A safe pair of hands

| categories: career, work, thoughts

A lot of ink has been spilled about progressing from one "level" of engineering to the next: junior to intermediate; intermediate to senior; and recently we see more about senior to staff.

There's an important common factor in all of these career steps: being seen as a safe pair of hands. This becomes central as you become more senior.

Yonatan Zunger presented a great talk at LeadDev last year that I find myself referencing a lot: Role and Influence: the IC trajectory beyond Staff.

Zunger's framing made sense of my roles over the last decade in a way that staff archetypes didn't. Rather than wondering about what archetype I fit in any particular quarter, it's much easier to think about the mix of technical, people, product, and project disciplines I'm applying.

The hidden fifth discipline is "adult supervision", and I think that's really what I'm talking about here.

A thing I love to see - and experience! - in my colleagues is where they take something on and I know it'll be done right. Not exactly like I would do it; not some kind of ideal that stands independent of our working context; but right.

The problem is solved; the crisis is handled; the relevant people are informed and involved; risks are surfaced early and when shit goes wrong - as it will! - no-one is caught out.

This is level-independent! It's perfectly possible for someone to do this in a level-appropriate way. The problems and relationships you're handling may get a lot hairier as you step up in seniority, but the basic ideas don't change much.

How trustworthy are you with your work? Do you often surprise people? Can I expect you to be accountable1 or do I need to rely on someone else for that?

If you can answer well - no matter where you are in your career - then you're building a solid foundation for your next step. You're a safe pair of hands.


1. I've heard the word "accountable" thrown around a lot in industry, often without definition. Here's mine:

Being accountable for an effort as an engineering leader has two components: ownership, and communication.

  1. Ownership: the effort is "yours", and you act that way. There may be sub-components spread across people and teams, but overall you're the one who's on the hook. Your performance is assessed against the results of the efforts you lead. Judiciously - not every effort will succeed, and that's OK.
  2. Communication: you can tell the detailed story of why we're doing it, how it relates to other efforts, how it is progressing. You actively raise blocking issues or risks and get the necessary people together to address them. Where you can't, you escalate effectively.

Writing your job description

| categories: career, work, thoughts

I joke sometimes that I rewrite my job description every 6 or 8 months. This is approximately true: it's roughly the cadence that my role and focus changes. Writing it down is about setting expectations and aligning on what my manager, peers, and other colleagues need from me.

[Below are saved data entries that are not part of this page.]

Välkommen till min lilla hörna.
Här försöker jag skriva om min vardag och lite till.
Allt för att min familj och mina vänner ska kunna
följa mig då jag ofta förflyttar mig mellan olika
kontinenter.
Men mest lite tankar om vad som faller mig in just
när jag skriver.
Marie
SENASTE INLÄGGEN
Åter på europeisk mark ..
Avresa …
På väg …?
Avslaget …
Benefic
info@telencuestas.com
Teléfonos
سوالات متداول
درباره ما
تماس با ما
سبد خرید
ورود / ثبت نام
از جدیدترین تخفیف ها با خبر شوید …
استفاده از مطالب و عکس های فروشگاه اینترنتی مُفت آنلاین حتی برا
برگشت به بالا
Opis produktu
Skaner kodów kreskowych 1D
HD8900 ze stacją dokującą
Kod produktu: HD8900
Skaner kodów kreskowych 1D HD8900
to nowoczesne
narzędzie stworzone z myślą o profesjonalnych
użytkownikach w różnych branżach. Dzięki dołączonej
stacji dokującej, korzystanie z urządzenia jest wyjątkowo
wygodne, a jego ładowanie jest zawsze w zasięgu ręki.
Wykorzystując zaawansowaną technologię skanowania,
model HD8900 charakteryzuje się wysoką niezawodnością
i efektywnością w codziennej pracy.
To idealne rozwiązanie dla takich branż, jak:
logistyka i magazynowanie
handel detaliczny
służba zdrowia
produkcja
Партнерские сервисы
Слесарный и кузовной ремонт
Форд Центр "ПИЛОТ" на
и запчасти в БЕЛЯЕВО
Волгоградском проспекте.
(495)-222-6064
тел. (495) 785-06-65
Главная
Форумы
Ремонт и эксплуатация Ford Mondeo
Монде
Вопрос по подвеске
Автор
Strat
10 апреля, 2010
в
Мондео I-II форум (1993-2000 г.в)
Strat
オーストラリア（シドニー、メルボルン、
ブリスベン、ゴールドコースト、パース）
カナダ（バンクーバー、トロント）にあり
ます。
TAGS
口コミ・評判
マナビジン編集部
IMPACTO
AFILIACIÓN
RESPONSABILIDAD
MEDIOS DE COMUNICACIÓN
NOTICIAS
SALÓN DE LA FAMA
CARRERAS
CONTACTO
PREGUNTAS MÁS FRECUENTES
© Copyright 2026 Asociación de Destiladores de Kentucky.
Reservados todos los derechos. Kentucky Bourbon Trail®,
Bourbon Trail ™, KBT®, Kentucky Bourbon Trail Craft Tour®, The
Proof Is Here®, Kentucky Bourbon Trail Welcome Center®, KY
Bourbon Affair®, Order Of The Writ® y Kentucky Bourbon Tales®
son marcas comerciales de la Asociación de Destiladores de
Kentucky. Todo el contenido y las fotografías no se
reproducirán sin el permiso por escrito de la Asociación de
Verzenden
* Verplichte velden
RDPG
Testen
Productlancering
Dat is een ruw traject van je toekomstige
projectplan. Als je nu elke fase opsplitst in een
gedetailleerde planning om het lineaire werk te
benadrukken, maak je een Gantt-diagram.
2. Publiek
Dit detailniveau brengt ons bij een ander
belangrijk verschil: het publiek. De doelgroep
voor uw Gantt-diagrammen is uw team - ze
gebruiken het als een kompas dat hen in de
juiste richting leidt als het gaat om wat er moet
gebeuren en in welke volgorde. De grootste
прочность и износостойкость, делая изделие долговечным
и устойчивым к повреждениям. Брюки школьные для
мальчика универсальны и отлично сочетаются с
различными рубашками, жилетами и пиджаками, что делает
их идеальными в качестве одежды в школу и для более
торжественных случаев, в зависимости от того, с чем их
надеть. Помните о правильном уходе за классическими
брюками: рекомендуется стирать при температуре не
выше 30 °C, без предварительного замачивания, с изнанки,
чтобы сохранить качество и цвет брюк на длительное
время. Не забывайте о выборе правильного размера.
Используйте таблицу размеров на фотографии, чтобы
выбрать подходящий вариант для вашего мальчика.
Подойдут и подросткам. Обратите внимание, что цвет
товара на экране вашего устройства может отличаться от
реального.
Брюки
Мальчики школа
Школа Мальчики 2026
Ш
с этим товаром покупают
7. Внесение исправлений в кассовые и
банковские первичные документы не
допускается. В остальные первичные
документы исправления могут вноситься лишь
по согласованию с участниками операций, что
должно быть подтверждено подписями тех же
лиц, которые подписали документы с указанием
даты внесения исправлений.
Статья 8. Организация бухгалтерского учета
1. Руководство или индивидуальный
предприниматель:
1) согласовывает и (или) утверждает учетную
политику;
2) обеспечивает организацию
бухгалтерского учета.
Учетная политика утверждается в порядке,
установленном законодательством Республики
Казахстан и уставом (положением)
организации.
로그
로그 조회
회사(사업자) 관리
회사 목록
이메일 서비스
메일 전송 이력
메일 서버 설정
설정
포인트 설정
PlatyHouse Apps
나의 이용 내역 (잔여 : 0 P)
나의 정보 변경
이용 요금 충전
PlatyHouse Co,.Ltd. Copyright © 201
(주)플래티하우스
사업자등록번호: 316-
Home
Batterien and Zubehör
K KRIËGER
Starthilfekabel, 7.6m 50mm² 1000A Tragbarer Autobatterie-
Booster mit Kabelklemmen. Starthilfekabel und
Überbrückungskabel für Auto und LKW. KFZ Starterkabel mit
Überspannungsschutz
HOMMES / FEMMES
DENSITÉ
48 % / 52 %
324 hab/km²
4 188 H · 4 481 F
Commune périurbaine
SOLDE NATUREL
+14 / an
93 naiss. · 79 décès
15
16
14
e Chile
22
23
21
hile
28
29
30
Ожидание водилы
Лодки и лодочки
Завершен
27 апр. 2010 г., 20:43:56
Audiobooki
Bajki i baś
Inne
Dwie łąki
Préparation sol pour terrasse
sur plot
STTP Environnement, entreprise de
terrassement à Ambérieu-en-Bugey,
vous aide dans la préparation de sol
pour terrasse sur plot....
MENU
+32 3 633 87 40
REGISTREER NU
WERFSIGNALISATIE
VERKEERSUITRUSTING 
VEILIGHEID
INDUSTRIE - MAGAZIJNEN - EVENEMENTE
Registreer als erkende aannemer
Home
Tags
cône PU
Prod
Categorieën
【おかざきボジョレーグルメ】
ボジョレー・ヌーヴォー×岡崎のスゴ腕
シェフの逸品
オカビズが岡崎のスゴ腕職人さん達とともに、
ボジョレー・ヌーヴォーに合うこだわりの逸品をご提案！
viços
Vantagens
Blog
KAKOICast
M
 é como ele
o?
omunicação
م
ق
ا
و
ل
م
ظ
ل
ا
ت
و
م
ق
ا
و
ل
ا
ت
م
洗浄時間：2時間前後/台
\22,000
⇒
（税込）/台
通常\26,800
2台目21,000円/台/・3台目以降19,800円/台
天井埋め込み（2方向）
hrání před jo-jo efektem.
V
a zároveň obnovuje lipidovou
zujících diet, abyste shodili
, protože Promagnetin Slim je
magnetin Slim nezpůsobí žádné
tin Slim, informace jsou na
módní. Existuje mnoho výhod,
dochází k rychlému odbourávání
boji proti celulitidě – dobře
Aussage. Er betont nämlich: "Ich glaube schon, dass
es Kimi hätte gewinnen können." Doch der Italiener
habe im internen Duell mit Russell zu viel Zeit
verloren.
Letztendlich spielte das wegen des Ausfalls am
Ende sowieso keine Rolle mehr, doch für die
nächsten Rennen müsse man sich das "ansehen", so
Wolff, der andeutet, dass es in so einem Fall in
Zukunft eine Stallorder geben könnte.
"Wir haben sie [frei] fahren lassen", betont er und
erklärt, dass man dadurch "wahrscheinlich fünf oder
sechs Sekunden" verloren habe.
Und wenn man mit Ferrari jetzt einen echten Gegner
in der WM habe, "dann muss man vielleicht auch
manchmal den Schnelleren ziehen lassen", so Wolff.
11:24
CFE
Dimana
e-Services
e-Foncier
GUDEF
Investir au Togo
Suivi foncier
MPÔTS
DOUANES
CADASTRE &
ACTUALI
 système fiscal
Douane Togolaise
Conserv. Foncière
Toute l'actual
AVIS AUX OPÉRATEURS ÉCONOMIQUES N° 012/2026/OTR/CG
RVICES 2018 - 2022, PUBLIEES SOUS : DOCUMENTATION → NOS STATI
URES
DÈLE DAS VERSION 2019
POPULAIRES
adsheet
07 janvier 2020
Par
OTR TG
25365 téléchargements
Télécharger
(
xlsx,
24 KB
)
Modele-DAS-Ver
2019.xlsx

The format is far from fixed, though. Here are a few examples from my current job in 2022.

Early on, I sketched an "engagement model" with three modes:

  • Consult:
    • Work alongside a team to help understand problems, direct energy, guide solutions.
    • Connect teams and individuals dealing with similar problems: enable a "system of theft" of good practice across teams.
  • Embed:
    • Given a specific problem, dig in with the team to help bootstrap initial work, or redirect/turn around struggling work.
    • Focus on disambiguating problems to the point that they are a 10-20% stretch for folks on the team.
    • Back off on details but continue to offer decision support.
  • Coach:
    • Work with individuals (for example, coming out of consult or embed modes), enabling them to effectively own specific problems and grow via them.
    • Focus mostly on senior engineers and team leads, with the goal of enabling them to do the same for less experienced engineers.

The framing of "engagement model" comes mainly from my work in Site Reliability Engineering, and borrows more recently from Team Topologies. I've found this resonates with other engineers too. A colleague was struggling with the transition to "more conversation and less code" in working more broadly across teams: thinking through their different scopes and priorities in terms of an engagement model proved useful.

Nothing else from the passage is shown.